There are numerous river canals in Great Britain that form an intricate and extensive network. These structures have a long tradition in this country. It is thought that they started out as simple irrigation systems and, in the 18th and 19th centuries, during the Industrial Revolution, turned into means of transportation of merchandise. In some areas, however, some natural barriers had to be overtaken. For that, major engeneering work, such as tunnels and floodgates and, lately, some more ingenious solutions, had to be done.
For a period of time in the last century, the canal network fell out of use and deteriorated. However, recently, interest in these infrastructures has arisen and many canals, that had been closed for some time, were re-opened, mostly for touristic purposes. In Scotland, near the town of Falkirk, an old connection between two unlevelled canals, the Forth and Clyde Canal and the Union Canal, was re-built using a crafty mechanism: a rotating boat lift, similar to a merry-go-round, called the Falkirk Wheel.
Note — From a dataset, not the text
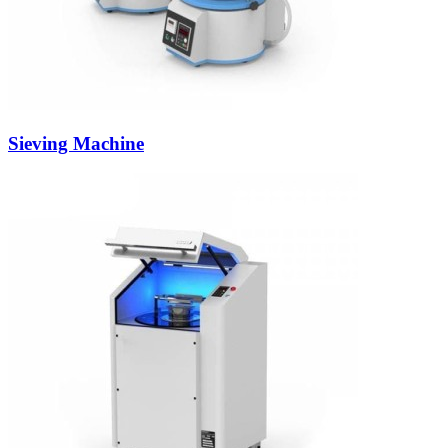
Sieving Machine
The enterprise is massive. A huge wheel (with a diameter of 35 metres) spins around an axle, transporting two gondolas full of water where the boats that we want to transport from one level the other are placed. A system of floodgates isolates the water inside the gondolas (that have a 360 000-litre capacity) during transportation. The difference in levels between the two canals is of 24 metres, the equivalent to an eigh-storey building.
This is an elegant work of engineering. The infrastructures stand out from the landscape without being overwhelming and without trying to disguise its mechanical systems. It's hard not to picture some of the earlier steam engines from the Industrial Revolution while your watching the Falkirk wheel move.